Keywords: Mathematics teachers' discussion, lower primary school, good mathematics
Introduction and theoretical background
This study investigates teacher views about good mathematics teaching. Several studies
attempt to identify the components of good mathematics teaching without finding a clear
answer (Cai, Kaiser, Perry, & Wong, 2009; Franke, Kazemi, & Battey, 2007; Hiebert &
Grouws, 2007; Kilpatrick, Swafford & Findell, 2001). A challenge is that cultural as well as
political differences influence mathematics teaching. Views about the role of the teacher,
about the subject in school and society, and about learning differ across cultures (Cai et al.,
2009). In the Chinese context, for instance, mathematics teaching is teacher-oriented and
exam-oriented, and teachers are more focused on the students and their learning than on
themselves and their teaching (Li, 2011). In the Nordic context, Fauskanger, Mosvold,
Valenta and Bjuland (2018) conducted a study in which upper primary school teachers’ views
on good mathematics teaching were revealed through group interviews at the start of a major
professional development project. The teachers referred to their role as teaching facilitators by
having good structure, classroom management, and the possibility to differentiate using
different types of assignments, which both motivates the students and invites more and
diverse solutions. According to Fauskanger et al. (2018), good teaching was also about
motivated, engaged, creative and curious students. In another study, Fauskanger (2016)

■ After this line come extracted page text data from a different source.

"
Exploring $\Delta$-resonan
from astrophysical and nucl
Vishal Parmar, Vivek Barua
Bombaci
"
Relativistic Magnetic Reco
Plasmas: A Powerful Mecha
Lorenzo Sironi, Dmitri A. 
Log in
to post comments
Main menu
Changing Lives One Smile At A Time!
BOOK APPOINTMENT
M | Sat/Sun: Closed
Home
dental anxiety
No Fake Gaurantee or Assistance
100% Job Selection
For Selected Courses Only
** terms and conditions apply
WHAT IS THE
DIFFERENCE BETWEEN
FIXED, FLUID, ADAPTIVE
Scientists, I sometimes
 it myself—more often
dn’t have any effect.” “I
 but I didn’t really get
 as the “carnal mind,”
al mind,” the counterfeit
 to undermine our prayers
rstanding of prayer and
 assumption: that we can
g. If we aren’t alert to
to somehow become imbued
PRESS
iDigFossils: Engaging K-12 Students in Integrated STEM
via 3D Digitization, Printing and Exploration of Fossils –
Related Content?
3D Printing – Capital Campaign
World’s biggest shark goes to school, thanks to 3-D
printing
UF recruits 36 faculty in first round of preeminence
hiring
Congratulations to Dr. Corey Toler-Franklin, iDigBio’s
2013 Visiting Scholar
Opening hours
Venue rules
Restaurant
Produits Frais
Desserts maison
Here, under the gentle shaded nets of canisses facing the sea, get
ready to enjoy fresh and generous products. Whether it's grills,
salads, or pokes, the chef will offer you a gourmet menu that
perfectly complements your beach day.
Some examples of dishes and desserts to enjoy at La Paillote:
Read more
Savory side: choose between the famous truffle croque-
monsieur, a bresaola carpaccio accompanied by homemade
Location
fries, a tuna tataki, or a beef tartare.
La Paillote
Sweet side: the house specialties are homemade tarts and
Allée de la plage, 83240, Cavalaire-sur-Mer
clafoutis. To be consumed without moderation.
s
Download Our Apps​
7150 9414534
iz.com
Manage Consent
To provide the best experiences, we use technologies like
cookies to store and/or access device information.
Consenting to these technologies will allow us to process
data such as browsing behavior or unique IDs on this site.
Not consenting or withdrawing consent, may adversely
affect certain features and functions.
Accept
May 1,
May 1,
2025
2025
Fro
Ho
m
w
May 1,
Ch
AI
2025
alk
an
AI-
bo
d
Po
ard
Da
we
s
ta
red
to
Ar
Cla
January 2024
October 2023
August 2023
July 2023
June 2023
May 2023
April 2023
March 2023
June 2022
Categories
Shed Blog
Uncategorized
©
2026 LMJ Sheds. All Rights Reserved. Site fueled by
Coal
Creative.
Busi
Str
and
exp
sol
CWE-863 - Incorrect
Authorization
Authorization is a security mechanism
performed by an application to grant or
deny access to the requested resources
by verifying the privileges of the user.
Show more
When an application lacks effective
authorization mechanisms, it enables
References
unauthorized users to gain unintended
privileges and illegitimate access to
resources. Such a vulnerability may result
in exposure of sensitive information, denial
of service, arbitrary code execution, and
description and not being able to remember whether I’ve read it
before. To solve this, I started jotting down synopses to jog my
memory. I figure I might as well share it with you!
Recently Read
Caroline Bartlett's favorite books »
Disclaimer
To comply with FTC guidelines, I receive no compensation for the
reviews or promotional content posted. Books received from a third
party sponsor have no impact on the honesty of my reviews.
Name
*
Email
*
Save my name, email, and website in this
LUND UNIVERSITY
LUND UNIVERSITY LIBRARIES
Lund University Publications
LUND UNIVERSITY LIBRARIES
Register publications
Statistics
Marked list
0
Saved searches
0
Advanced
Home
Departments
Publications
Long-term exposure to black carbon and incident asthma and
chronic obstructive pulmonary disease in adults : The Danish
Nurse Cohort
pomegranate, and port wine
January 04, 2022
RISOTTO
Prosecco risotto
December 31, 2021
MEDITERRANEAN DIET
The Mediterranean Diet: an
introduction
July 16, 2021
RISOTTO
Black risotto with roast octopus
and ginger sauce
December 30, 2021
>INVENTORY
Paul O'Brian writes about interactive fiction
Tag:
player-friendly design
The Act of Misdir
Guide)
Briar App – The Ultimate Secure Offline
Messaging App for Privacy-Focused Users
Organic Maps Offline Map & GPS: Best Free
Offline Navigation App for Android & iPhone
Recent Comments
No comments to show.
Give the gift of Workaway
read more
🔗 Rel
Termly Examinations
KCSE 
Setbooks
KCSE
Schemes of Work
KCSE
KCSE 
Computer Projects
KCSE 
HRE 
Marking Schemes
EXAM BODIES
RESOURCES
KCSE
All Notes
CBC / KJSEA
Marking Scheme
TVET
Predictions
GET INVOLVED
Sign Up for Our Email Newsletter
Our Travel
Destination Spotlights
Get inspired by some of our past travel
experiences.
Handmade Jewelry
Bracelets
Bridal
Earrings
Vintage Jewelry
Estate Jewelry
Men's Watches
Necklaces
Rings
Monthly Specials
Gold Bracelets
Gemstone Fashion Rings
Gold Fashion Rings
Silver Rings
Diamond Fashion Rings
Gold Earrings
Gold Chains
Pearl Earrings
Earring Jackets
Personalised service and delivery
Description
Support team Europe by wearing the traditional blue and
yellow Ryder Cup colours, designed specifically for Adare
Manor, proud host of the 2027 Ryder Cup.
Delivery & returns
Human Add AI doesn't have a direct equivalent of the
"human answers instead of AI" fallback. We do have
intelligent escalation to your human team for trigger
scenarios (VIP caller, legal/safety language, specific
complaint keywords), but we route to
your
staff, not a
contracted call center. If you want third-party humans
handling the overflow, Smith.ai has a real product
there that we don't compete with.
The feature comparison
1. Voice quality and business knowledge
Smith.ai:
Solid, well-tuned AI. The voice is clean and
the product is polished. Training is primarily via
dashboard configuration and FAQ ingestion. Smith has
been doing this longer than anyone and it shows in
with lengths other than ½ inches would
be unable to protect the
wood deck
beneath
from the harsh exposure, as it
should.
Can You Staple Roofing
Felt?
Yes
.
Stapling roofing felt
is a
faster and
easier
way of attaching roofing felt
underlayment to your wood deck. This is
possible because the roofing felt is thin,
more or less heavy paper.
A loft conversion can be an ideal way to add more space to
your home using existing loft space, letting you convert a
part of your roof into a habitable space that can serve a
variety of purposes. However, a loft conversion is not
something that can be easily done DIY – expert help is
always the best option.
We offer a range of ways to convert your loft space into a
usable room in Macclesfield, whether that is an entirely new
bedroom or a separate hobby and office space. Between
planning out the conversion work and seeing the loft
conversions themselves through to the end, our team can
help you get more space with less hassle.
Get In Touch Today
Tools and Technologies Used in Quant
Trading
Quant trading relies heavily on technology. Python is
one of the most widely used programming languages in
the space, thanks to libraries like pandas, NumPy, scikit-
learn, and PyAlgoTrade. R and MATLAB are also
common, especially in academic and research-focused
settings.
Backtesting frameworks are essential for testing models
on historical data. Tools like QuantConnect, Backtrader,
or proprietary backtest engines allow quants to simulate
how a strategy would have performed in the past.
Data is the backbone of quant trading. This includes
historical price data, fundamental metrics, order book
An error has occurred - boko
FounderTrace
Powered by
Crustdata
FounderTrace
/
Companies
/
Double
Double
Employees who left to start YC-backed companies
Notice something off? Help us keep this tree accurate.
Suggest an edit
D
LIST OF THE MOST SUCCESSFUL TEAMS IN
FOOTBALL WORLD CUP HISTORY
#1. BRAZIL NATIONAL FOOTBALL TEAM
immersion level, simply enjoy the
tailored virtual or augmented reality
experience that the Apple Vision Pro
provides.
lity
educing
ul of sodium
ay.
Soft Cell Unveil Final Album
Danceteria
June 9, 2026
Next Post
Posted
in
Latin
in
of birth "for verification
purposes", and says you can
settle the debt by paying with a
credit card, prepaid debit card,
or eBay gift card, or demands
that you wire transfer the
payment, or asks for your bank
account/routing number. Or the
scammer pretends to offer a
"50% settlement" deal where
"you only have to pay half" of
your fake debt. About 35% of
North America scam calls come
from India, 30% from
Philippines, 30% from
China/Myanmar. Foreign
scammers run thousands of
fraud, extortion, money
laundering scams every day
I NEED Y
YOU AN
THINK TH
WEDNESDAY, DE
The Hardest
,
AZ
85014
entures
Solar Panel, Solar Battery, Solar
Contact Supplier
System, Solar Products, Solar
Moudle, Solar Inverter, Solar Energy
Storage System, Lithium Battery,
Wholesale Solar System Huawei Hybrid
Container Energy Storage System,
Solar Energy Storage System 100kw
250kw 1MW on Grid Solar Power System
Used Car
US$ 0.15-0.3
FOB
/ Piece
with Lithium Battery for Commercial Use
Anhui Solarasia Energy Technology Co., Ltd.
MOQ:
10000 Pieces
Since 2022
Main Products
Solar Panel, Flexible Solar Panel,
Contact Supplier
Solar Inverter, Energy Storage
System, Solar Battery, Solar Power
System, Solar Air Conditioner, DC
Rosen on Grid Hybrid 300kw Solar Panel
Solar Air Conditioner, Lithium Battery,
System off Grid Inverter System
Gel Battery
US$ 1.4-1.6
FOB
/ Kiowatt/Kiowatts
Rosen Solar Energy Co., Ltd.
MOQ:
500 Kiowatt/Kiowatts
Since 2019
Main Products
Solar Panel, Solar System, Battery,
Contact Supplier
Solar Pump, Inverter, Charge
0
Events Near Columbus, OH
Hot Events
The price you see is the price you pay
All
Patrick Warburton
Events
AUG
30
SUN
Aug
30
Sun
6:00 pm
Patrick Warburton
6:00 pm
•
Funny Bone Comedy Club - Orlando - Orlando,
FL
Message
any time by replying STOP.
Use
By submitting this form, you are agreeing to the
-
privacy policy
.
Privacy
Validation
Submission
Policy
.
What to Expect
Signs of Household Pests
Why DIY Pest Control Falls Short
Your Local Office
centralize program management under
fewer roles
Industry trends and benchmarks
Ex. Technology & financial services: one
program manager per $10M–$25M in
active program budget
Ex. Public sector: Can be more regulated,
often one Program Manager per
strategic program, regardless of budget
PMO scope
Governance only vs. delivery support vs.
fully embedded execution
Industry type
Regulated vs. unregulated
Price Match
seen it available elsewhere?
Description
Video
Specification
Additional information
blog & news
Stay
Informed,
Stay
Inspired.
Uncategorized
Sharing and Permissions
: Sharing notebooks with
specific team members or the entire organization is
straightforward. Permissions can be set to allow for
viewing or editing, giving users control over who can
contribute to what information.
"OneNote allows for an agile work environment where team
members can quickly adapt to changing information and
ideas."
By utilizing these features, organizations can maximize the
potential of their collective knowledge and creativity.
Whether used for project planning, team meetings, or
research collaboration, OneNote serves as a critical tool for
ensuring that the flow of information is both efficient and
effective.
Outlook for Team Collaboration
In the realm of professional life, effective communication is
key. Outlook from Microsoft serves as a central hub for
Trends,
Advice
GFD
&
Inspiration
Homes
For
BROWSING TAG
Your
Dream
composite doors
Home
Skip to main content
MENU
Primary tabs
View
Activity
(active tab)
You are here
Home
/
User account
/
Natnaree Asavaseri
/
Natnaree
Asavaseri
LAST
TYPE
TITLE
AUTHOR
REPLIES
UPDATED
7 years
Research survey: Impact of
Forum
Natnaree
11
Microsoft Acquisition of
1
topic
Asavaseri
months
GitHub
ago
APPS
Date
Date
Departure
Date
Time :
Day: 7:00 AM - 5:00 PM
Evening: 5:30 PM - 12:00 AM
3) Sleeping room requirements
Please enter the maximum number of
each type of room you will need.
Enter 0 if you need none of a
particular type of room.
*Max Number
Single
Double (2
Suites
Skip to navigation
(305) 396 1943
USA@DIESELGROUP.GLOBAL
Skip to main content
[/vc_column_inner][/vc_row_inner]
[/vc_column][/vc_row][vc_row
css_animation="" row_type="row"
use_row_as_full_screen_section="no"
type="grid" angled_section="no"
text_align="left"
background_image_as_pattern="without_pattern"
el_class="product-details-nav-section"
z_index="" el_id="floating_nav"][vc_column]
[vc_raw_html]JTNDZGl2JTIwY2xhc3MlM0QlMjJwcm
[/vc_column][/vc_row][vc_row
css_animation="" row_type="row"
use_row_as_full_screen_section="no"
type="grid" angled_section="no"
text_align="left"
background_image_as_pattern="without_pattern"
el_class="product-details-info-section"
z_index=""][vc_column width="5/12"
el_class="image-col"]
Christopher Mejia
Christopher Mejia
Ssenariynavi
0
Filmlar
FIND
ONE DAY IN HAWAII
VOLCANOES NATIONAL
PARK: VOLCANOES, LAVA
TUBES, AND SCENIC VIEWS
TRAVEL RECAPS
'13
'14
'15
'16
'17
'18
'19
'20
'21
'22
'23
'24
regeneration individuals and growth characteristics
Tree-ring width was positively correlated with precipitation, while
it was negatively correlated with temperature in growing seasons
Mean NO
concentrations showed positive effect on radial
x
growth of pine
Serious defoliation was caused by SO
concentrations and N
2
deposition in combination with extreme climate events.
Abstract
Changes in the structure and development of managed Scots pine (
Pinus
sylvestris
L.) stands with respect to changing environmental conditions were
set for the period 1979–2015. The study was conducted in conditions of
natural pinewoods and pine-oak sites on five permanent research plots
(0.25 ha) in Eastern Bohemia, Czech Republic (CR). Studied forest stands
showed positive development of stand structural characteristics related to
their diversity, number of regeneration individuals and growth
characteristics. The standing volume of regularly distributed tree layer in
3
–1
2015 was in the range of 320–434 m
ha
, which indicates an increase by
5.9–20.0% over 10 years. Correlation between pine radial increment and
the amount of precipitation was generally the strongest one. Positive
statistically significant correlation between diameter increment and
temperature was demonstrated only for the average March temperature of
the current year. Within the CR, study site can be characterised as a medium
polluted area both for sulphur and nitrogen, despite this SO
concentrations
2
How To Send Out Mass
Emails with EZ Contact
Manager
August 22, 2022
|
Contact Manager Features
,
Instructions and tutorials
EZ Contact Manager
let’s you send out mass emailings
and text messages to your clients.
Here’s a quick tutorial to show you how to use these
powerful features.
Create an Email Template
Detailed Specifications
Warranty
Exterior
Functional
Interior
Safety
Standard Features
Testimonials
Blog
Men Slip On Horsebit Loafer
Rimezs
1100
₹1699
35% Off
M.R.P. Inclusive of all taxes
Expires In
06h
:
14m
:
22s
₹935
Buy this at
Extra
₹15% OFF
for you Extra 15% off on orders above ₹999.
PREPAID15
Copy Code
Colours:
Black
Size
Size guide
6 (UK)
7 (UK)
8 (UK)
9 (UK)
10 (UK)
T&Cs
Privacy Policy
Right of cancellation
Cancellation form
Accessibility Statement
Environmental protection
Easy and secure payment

investigated views on the ingredients of good mathematics teaching among lower and upper
primary school mathematics teachers who participated in a professional development
program. These teachers felt that student response was the most decisive factor for high
quality teaching. They emphasized teacher qualities such as enthusiasm and attitude towards
the subject rather than the teachers’ own knowledge. Hemmi and Ryve (2015) studied
Swedish and Finnish teacher educators’ views of good mathematics teaching through focus
group interviews and individual interviews. There were many apparent similarities between
Sweden and Finland, but the Finnish teacher educators emphasized clear presentation of
mathematics for the whole class, routines for mental arithmetic and homework, and clear
learning goals for each class, while the Swedish teacher educators referred to the relationship
with each individual child, building on the students’ capabilities and finding mathematics in
everyday situations. In three studies carried out among Finnish student teachers (at lower
3. primary school level), Kaasila and Pehkonen (2009) looked at students teachers’ views of
good mathematics teaching. They believed that teachers needed to be goal-oriented, listen to
the students’ thinking and show flexibility when unexpected episodes arise. The student
teachers pointed out that teachers should have knowledge of varied work methods, base their
teaching on the students’ day-to-day experiences and have a particular focus on problem
solving. Continuous assessment and development of socio-mathematical norms were
considered important elements of good mathematics teaching.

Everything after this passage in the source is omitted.